* The data *

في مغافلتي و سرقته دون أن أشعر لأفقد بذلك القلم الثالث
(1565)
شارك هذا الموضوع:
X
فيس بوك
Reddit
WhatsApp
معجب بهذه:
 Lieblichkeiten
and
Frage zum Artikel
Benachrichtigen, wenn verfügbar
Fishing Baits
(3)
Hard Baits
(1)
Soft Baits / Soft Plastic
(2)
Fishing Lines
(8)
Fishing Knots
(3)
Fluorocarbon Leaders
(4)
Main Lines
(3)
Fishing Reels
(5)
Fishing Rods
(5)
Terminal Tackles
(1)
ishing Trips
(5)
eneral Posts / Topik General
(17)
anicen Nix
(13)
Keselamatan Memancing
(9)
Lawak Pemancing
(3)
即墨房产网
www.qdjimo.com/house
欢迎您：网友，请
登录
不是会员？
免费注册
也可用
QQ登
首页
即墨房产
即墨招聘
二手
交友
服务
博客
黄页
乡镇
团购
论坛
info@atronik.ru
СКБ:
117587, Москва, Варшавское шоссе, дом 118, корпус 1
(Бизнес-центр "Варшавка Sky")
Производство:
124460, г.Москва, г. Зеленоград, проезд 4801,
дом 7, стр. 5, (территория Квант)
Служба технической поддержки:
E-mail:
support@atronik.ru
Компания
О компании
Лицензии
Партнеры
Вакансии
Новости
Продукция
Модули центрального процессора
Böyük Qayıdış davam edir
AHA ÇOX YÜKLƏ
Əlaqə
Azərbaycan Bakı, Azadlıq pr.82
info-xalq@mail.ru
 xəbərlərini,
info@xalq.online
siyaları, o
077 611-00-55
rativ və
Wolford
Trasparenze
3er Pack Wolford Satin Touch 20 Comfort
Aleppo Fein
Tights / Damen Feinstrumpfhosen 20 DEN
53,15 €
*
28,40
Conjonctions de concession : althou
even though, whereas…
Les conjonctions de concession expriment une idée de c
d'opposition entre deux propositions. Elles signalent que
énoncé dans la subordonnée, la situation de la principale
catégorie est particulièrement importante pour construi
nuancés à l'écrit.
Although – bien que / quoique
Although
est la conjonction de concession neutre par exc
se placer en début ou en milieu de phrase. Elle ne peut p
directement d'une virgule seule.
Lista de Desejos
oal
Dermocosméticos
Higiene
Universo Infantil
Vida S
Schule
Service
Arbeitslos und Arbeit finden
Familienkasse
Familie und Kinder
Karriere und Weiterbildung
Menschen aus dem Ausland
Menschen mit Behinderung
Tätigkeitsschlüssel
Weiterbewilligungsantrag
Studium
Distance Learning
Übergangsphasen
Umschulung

* Brief *
Repeat the entries exactly as they appear.

* Answer to this exercise *
في مغافلتي و سرقته دون أن أشعر لأفقد بذلك القلم الثالث
(1565)
شارك هذا الموضوع:
X
فيس بوك
Reddit
WhatsApp
معجب بهذه:
 Lieblichkeiten
and
Frage zum Artikel
Benachrichtigen, wenn verfügbar
Fishing Baits
(3)
Hard Baits
(1)
Soft Baits / Soft Plastic
(2)
Fishing Lines
(8)
Fishing Knots
(3)
Fluorocarbon Leaders
(4)
Main Lines
(3)
Fishing Reels
(5)
Fishing Rods
(5)
Terminal Tackles
(1)
ishing Trips
(5)
eneral Posts / Topik General
(17)
anicen Nix
(13)
Keselamatan Memancing
(9)
Lawak Pemancing
(3)
即墨房产网
www.qdjimo.com/house
欢迎您：网友，请
登录
不是会员？
免费注册
也可用
QQ登
首页
即墨房产
即墨招聘
二手
交友
服务
博客
黄页
乡镇
团购
论坛
info@atronik.ru
СКБ:
117587, Москва, Варшавское шоссе, дом 118, корпус 1
(Бизнес-центр "Варшавка Sky")
Производство:
124460, г.Москва, г. Зеленоград, проезд 4801,
дом 7, стр. 5, (территория Квант)
Служба технической поддержки:
E-mail:
support@atronik.ru
Компания
О компании
Лицензии
Партнеры
Вакансии
Новости
Продукция
Модули центрального процессора
Böyük Qayıdış davam edir
AHA ÇOX YÜKLƏ
Əlaqə
Azərbaycan Bakı, Azadlıq pr.82
info-xalq@mail.ru
 xəbərlərini,
info@xalq.online
siyaları, o
077 611-00-55
rativ və
Wolford
Trasparenze
3er Pack Wolford Satin Touch 20 Comfort
Aleppo Fein
Tights / Damen Feinstrumpfhosen 20 DEN
53,15 €
*
28,40
Conjonctions de concession : althou
even though, whereas…
Les conjonctions de concession expriment une idée de c
d'opposition entre deux propositions. Elles signalent que
énoncé dans la subordonnée, la situation de la principale
catégorie est particulièrement importante pour construi
nuancés à l'écrit.
Although – bien que / quoique
Although
est la conjonction de concession neutre par exc
se placer en début ou en milieu de phrase. Elle ne peut p
directement d'une virgule seule.
Lista de Desejos
oal
Dermocosméticos
Higiene
Universo Infantil
Vida S
Schule
Service
Arbeitslos und Arbeit finden
Familienkasse
Familie und Kinder
Karriere und Weiterbildung
Menschen aus dem Ausland
Menschen mit Behinderung
Tätigkeitsschlüssel
Weiterbewilligungsantrag
Studium
Distance Learning
Übergangsphasen
Umschulung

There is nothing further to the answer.